* Assignment
Where in the data does the word "BAKIMEVİ" appear? Find those lines and copy them.
======== Data under study
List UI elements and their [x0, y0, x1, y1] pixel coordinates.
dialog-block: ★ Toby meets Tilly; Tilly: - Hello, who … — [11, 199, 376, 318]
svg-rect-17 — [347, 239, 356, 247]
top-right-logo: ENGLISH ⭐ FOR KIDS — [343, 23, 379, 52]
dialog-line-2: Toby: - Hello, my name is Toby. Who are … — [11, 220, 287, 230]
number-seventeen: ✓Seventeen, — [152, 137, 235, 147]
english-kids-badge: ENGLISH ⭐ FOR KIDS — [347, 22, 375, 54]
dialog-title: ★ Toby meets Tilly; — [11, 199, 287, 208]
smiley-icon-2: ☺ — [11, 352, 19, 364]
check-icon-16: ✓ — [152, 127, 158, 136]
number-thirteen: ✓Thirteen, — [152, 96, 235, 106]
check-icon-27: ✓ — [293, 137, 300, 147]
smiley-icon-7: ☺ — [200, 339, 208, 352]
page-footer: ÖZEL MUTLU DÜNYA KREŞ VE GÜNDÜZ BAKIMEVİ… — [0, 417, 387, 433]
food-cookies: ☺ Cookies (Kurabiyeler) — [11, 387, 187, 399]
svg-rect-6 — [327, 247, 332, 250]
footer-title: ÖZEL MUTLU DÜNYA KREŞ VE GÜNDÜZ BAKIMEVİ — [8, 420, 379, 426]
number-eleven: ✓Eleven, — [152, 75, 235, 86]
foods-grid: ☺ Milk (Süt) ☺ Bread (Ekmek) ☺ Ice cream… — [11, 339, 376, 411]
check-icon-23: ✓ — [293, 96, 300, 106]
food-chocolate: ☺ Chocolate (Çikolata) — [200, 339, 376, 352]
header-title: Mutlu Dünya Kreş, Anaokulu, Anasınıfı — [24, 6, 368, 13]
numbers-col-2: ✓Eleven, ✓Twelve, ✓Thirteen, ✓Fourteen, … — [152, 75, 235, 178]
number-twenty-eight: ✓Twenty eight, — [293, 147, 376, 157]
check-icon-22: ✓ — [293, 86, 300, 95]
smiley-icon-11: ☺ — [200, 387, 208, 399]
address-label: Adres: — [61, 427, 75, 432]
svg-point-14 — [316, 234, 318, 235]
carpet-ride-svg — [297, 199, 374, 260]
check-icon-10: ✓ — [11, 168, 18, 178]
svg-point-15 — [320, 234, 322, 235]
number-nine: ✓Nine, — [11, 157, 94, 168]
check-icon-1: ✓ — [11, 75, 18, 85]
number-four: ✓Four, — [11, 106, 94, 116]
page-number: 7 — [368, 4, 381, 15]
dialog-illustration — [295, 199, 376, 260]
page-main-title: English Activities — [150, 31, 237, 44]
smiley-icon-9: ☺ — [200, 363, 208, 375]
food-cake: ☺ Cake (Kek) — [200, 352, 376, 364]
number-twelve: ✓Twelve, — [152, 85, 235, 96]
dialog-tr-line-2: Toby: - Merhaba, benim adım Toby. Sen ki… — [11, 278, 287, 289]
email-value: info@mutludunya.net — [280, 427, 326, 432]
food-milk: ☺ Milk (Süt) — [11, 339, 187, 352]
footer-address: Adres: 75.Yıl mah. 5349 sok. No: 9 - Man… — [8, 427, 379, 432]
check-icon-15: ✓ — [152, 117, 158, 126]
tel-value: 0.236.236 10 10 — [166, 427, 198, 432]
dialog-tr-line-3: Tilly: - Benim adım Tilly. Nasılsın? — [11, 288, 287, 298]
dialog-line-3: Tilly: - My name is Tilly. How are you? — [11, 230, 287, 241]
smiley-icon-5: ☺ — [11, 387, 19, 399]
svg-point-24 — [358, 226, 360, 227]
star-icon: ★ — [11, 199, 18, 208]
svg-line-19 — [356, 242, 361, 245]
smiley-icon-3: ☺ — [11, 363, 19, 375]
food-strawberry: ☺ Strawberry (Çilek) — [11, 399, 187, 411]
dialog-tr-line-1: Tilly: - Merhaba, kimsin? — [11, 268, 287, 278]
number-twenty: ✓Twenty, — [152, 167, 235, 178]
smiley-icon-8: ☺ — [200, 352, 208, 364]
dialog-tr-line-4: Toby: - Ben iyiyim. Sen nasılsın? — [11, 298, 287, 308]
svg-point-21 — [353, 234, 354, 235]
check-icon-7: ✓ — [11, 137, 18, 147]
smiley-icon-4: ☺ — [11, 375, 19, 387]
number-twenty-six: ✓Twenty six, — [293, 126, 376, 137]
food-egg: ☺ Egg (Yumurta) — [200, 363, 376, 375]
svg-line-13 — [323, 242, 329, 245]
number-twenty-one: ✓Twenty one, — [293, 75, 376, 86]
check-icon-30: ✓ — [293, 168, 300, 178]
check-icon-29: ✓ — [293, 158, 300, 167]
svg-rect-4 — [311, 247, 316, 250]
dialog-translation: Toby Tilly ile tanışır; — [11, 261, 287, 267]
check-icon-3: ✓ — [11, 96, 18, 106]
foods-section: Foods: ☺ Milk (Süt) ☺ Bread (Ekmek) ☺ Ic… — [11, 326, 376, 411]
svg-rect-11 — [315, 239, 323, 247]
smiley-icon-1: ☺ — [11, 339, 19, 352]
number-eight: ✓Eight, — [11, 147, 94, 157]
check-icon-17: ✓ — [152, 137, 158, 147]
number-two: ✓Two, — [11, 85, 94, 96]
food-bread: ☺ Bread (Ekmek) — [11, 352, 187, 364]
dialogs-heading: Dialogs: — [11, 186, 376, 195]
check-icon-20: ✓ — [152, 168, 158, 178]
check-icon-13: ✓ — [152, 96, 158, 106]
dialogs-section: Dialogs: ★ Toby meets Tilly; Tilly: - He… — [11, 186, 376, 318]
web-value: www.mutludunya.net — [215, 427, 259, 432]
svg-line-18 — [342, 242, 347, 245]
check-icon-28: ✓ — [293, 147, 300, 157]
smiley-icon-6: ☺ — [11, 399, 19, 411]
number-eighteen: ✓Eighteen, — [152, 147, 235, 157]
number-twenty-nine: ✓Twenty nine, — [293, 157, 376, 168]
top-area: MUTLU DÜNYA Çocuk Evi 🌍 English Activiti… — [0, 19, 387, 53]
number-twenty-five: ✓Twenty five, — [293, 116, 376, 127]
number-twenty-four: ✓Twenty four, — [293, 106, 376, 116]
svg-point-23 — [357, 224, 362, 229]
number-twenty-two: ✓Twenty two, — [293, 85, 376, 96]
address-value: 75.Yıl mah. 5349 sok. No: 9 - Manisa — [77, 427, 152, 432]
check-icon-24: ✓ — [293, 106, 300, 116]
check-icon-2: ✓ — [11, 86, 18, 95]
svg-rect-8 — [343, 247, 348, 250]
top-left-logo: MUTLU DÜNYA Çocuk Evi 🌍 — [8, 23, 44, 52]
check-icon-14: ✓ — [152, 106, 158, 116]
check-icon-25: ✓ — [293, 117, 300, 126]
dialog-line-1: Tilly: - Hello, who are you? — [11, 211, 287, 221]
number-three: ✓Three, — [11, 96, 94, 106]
================
* Answer to this exercise
page-footer: ÖZEL MUTLU DÜNYA KREŞ VE GÜNDÜZ BAKIMEVİ… — [0, 417, 387, 433]
footer-title: ÖZEL MUTLU DÜNYA KREŞ VE GÜNDÜZ BAKIMEVİ — [8, 420, 379, 426]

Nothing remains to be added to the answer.